— Directions —
Transcribe exactly the lines from the first line of the records through the line containing "Ну и, конечно, никакой апгрейд в моей", and leave out every picture.
---- Data
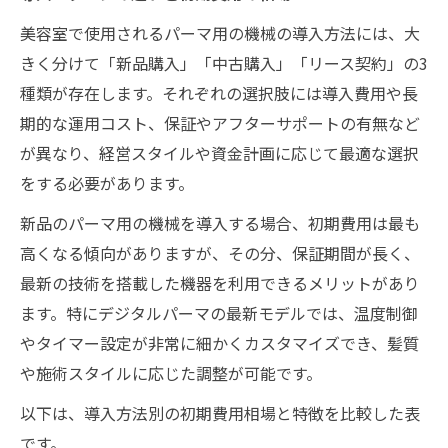
美容室で使用されるパーマ用の機械の導入方法には、大
きく分けて「新品購入」「中古購入」「リース契約」の3
種類が存在します。それぞれの選択肢には導入費用や長
期的な運用コスト、保証やアフターサポートの有無など
が異なり、経営スタイルや資金計画に応じて最適な選択
をする必要があります。
新品のパーマ用の機械を導入する場合、初期費用は最も
高くなる傾向がありますが、その分、保証期間が長く、
最新の技術を搭載した機器を利用できるメリットがあり
ます。特にデジタルパーマの最新モデルでは、温度制御
やタイマー設定が非常に細かくカスタマイズでき、髪質
や施術スタイルに応じた調整が可能です。
以下は、導入方法別の初期費用相場と特徴を比較した表
です。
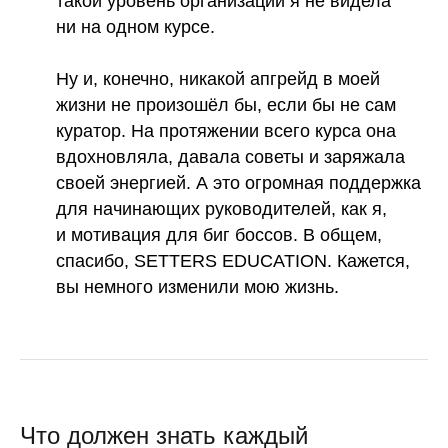
такой уровень организации я не видела
ни на одном курсе.
Ну и, конечно, никакой апгрейд в моей
жизни не произошёл бы, если бы не сам
куратор. На протяжении всего курса она
вдохновляла, давала советы и заряжала
своей энергией. А это огромная поддержка
для начинающих руководителей, как я,
и мотивация для биг боссов. В общем,
спасибо, SETTERS EDUCATION. Кажется,
вы немного изменили мою жизнь.
Что должен знать каждый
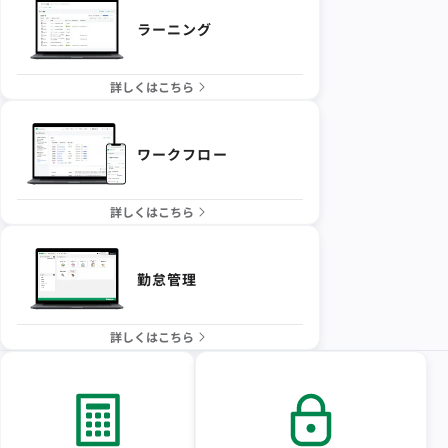
ラーニング
詳しくはこちら
ワークフロー
詳しくはこちら
勤怠管理
詳しくはこちら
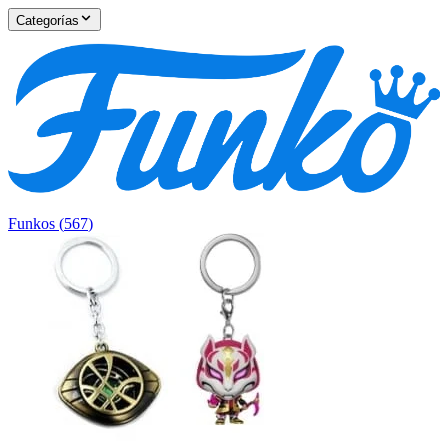
Categorías
Funkos
(
567
)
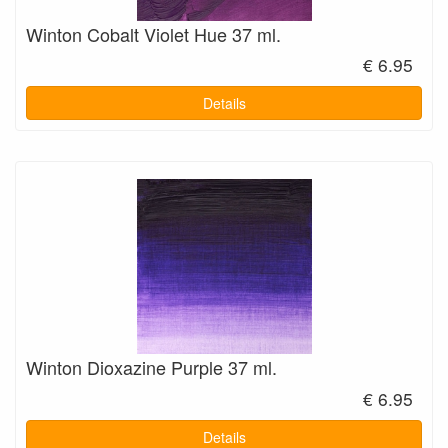
Winton Cobalt Violet Hue 37 ml.
€ 6.95
Details
Winton Dioxazine Purple 37 ml.
€ 6.95
Details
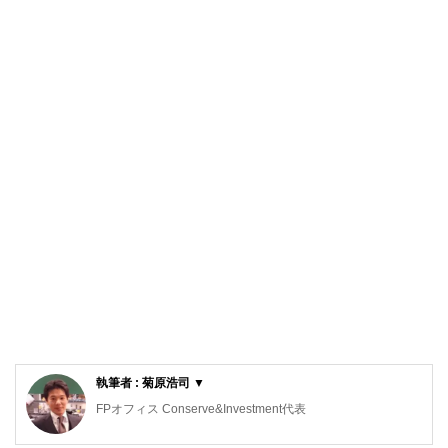
執筆者 : 菊原浩司 ▼
FPオフィス Conserve&Investment代表
2級ファイナンシャルプランニング技能士、管理業務主任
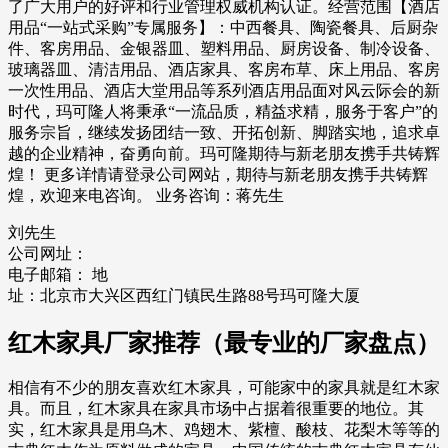
了广大用户的好评和行业管理权威机构认证。经营范围【酒店
用品“一站式采购”专属服务】：中西餐具、陶瓷餐具、后厨杂
件、客房用品、金银器皿、塑料用品、厨房设备、制冷设备、
玻璃器皿、清洁用品、酒店家具、客房布草、床上用品、客房
一次性用品、酒店大堂用品等系列酒店用品面对风云际会的新
时代，玛可隆人将秉承“一流品质，精益求精，服务于客户”的
服务宗旨，继续发扬团结一致、开拓创新、脚踏实地，追求卓
越的企业精神，奋勇向前。玛可隆期待与新老朋友携手共铸辉
煌！ 更多详情请登录公司网站，期待与新老朋友携手共铸辉
煌，欢迎来电咨询。 业务咨询：蒋先生
刘先生
公司网址：
电子邮箱： 地
址：北京市大兴区西红门镇民生路88号玛可隆大厦
红木家具厂家推荐（最专业的厂家盘点）
相信有不少的朋友喜欢红木家具，可能家中的家具就是红木家
具。而且，红木家具在家具市场中占据着很重要的地位。其
实，红木家具是用乌木、鸡翅木、紫檀、酸枝、花梨木等等的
--------
— Task result —
美容室で使用されるパーマ用の機械の導入方法には、大
きく分けて「新品購入」「中古購入」「リース契約」の3
種類が存在します。それぞれの選択肢には導入費用や長
期的な運用コスト、保証やアフターサポートの有無など
が異なり、経営スタイルや資金計画に応じて最適な選択
をする必要があります。
新品のパーマ用の機械を導入する場合、初期費用は最も
高くなる傾向がありますが、その分、保証期間が長く、
最新の技術を搭載した機器を利用できるメリットがあり
ます。特にデジタルパーマの最新モデルでは、温度制御
やタイマー設定が非常に細かくカスタマイズでき、髪質
や施術スタイルに応じた調整が可能です。
以下は、導入方法別の初期費用相場と特徴を比較した表
です。
такой уровень организации я не видела
ни на одном курсе.
Ну и, конечно, никакой апгрейд в моей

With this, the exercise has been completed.